**WHAT YOU HAVE TO DO**: Set the listing down unchanged, minus every embedded image.

**INFORMATION SUPPLIED**:
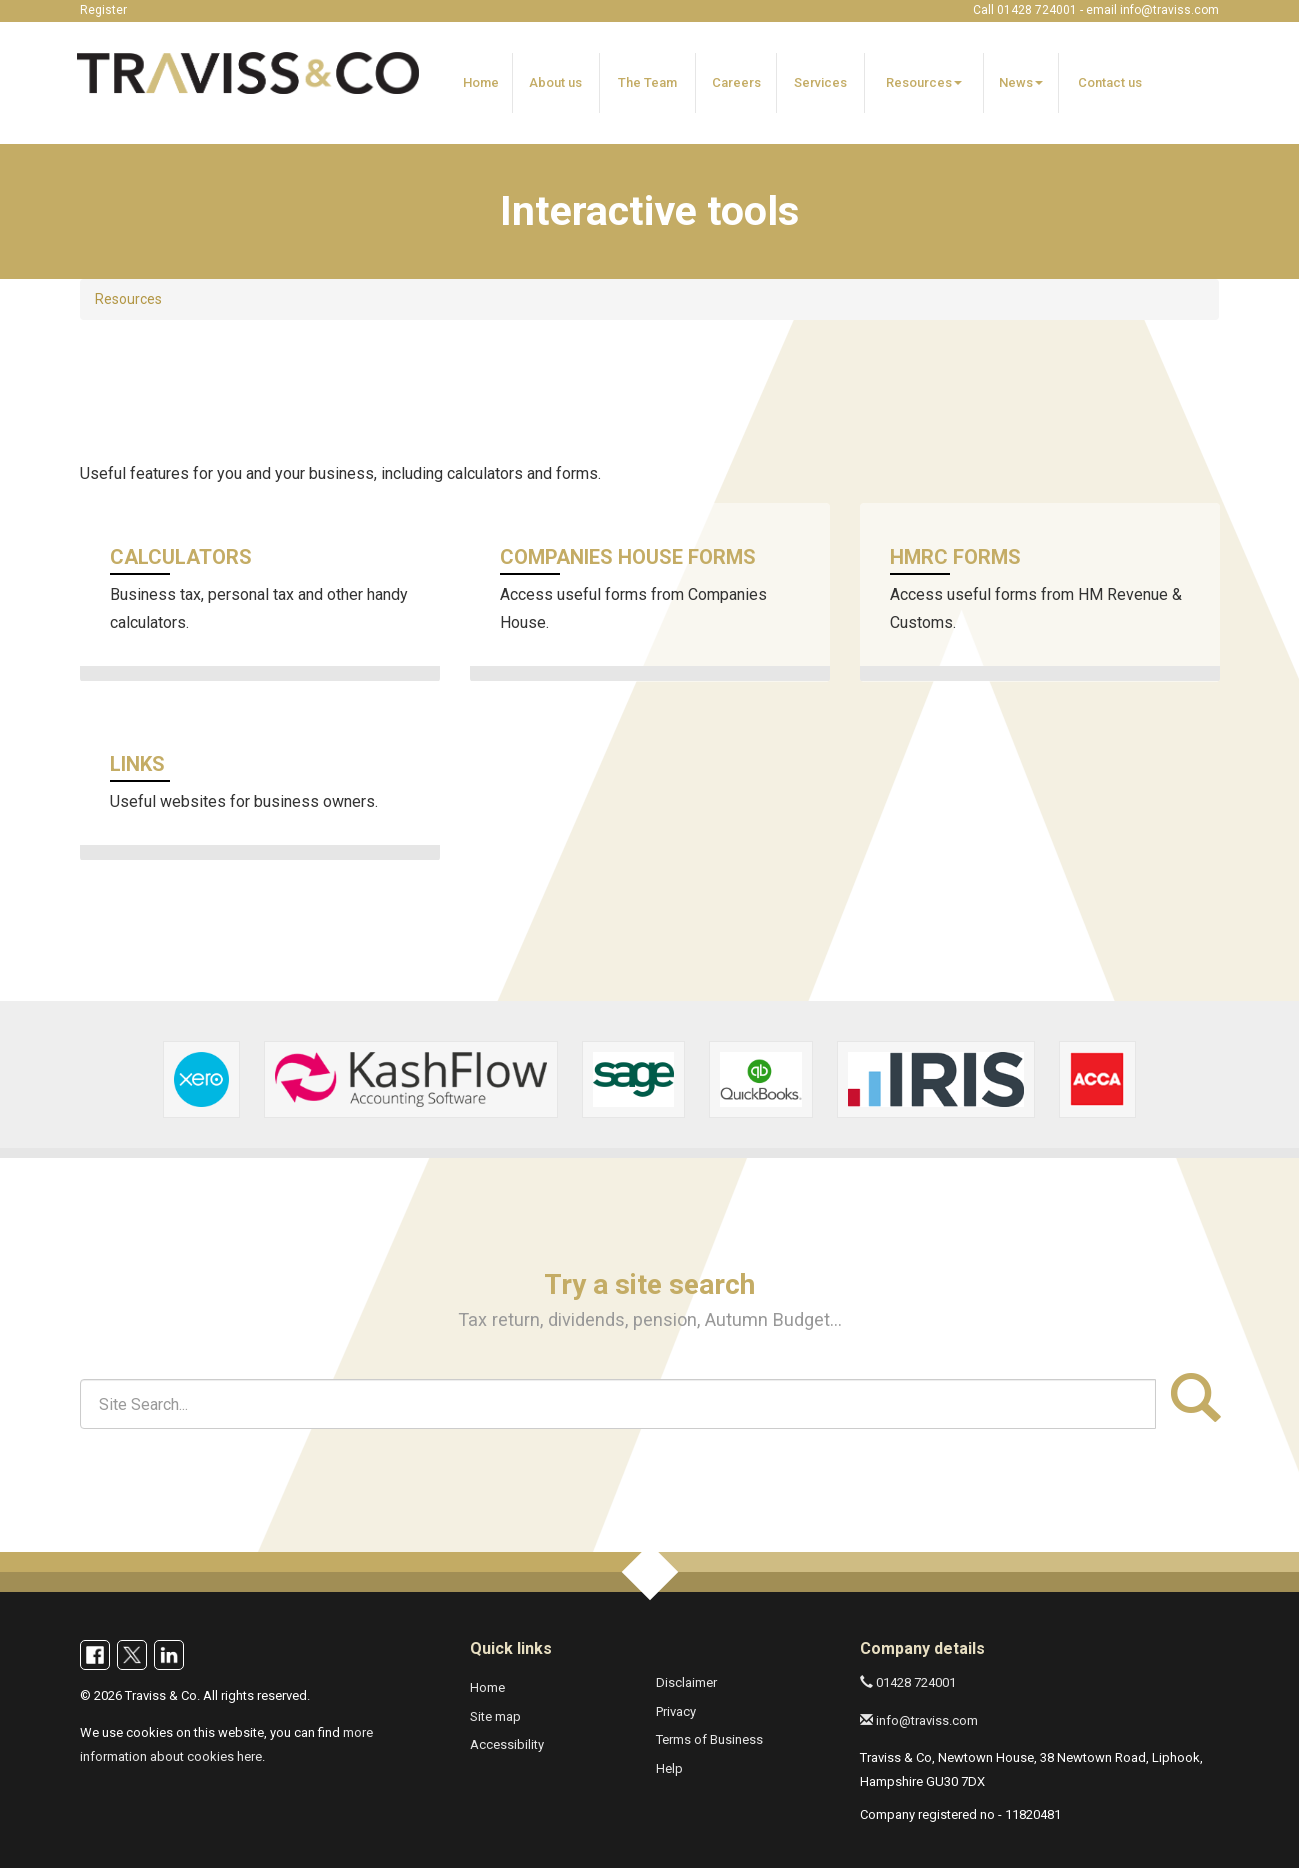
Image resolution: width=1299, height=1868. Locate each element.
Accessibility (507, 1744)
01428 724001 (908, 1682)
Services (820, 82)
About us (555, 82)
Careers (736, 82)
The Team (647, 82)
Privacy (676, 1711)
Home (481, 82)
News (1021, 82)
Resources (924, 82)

**SOLUTION**:
Image resolution: width=1299, height=1868. Locate each element.
Accessibility (507, 1744)
01428 724001 (908, 1682)
Services (820, 82)
About us (555, 82)
Careers (736, 82)
The Team (647, 82)
Privacy (676, 1711)
Home (481, 82)
News (1021, 82)
Resources (924, 82)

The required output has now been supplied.